Every record must appear in the response exactly as given.

########

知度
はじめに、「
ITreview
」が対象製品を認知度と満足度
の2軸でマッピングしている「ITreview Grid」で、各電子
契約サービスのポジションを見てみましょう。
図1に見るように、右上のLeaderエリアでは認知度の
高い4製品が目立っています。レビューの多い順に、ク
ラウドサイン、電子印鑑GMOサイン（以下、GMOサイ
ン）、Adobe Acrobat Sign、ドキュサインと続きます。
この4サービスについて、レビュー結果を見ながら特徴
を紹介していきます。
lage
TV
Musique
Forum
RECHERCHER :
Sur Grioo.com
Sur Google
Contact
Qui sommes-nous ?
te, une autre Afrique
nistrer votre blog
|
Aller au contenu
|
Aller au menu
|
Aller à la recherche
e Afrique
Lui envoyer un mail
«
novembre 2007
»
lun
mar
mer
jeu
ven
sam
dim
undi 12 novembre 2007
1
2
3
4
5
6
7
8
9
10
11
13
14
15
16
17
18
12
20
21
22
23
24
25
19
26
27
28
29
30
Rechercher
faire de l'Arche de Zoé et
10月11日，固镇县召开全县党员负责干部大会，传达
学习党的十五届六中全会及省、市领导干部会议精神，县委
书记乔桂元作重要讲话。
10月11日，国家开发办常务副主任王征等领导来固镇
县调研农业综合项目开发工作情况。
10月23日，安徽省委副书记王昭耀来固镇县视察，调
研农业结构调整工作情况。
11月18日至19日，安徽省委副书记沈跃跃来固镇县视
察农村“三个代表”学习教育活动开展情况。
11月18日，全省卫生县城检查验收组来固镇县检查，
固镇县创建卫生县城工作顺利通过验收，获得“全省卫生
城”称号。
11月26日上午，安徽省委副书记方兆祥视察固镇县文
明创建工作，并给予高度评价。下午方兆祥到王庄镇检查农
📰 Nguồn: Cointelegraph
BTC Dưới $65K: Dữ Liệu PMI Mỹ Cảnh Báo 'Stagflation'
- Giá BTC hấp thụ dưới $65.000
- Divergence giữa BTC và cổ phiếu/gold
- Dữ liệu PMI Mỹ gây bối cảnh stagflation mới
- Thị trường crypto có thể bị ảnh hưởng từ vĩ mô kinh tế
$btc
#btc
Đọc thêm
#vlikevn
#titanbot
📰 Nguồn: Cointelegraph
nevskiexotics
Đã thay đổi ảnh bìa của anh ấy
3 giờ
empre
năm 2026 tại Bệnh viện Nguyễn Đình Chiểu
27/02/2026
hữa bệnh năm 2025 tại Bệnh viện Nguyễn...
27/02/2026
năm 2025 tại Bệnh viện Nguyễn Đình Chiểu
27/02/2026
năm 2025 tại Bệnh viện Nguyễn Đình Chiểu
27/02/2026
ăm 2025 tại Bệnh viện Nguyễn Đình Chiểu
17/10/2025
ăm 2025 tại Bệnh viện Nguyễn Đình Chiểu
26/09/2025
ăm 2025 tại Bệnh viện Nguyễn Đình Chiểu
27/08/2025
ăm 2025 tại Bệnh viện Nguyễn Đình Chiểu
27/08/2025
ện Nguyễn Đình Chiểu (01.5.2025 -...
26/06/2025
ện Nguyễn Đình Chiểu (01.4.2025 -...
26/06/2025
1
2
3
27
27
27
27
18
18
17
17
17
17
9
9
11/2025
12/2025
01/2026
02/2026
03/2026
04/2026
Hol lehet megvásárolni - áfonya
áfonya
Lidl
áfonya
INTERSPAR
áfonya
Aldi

########

▸ **Result of this exercise**
知度
はじめに、「
ITreview
」が対象製品を認知度と満足度
の2軸でマッピングしている「ITreview Grid」で、各電子
契約サービスのポジションを見てみましょう。
図1に見るように、右上のLeaderエリアでは認知度の
高い4製品が目立っています。レビューの多い順に、ク
ラウドサイン、電子印鑑GMOサイン（以下、GMOサイ
ン）、Adobe Acrobat Sign、ドキュサインと続きます。
この4サービスについて、レビュー結果を見ながら特徴
を紹介していきます。
lage
TV
Musique
Forum
RECHERCHER :
Sur Grioo.com
Sur Google
Contact
Qui sommes-nous ?
te, une autre Afrique
nistrer votre blog
|
Aller au contenu
|
Aller au menu
|
Aller à la recherche
e Afrique
Lui envoyer un mail
«
novembre 2007
»
lun
mar
mer
jeu
ven
sam
dim
undi 12 novembre 2007
1
2
3
4
5
6
7
8
9
10
11
13
14
15
16
17
18
12
20
21
22
23
24
25
19
26
27
28
29
30
Rechercher
faire de l'Arche de Zoé et
10月11日，固镇县召开全县党员负责干部大会，传达
学习党的十五届六中全会及省、市领导干部会议精神，县委
书记乔桂元作重要讲话。
10月11日，国家开发办常务副主任王征等领导来固镇
县调研农业综合项目开发工作情况。
10月23日，安徽省委副书记王昭耀来固镇县视察，调
研农业结构调整工作情况。
11月18日至19日，安徽省委副书记沈跃跃来固镇县视
察农村“三个代表”学习教育活动开展情况。
11月18日，全省卫生县城检查验收组来固镇县检查，
固镇县创建卫生县城工作顺利通过验收，获得“全省卫生
城”称号。
11月26日上午，安徽省委副书记方兆祥视察固镇县文
明创建工作，并给予高度评价。下午方兆祥到王庄镇检查农
📰 Nguồn: Cointelegraph
BTC Dưới $65K: Dữ Liệu PMI Mỹ Cảnh Báo 'Stagflation'
- Giá BTC hấp thụ dưới $65.000
- Divergence giữa BTC và cổ phiếu/gold
- Dữ liệu PMI Mỹ gây bối cảnh stagflation mới
- Thị trường crypto có thể bị ảnh hưởng từ vĩ mô kinh tế
$btc
#btc
Đọc thêm
#vlikevn
#titanbot
📰 Nguồn: Cointelegraph
nevskiexotics
Đã thay đổi ảnh bìa của anh ấy
3 giờ
empre
năm 2026 tại Bệnh viện Nguyễn Đình Chiểu
27/02/2026
hữa bệnh năm 2025 tại Bệnh viện Nguyễn...
27/02/2026
năm 2025 tại Bệnh viện Nguyễn Đình Chiểu
27/02/2026
năm 2025 tại Bệnh viện Nguyễn Đình Chiểu
27/02/2026
ăm 2025 tại Bệnh viện Nguyễn Đình Chiểu
17/10/2025
ăm 2025 tại Bệnh viện Nguyễn Đình Chiểu
26/09/2025
ăm 2025 tại Bệnh viện Nguyễn Đình Chiểu
27/08/2025
ăm 2025 tại Bệnh viện Nguyễn Đình Chiểu
27/08/2025
ện Nguyễn Đình Chiểu (01.5.2025 -...
26/06/2025
ện Nguyễn Đình Chiểu (01.4.2025 -...
26/06/2025
1
2
3
27
27
27
27
18
18
17
17
17
17
9
9
11/2025
12/2025
01/2026
02/2026
03/2026
04/2026
Hol lehet megvásárolni - áfonya
áfonya
Lidl
áfonya
INTERSPAR
áfonya
Aldi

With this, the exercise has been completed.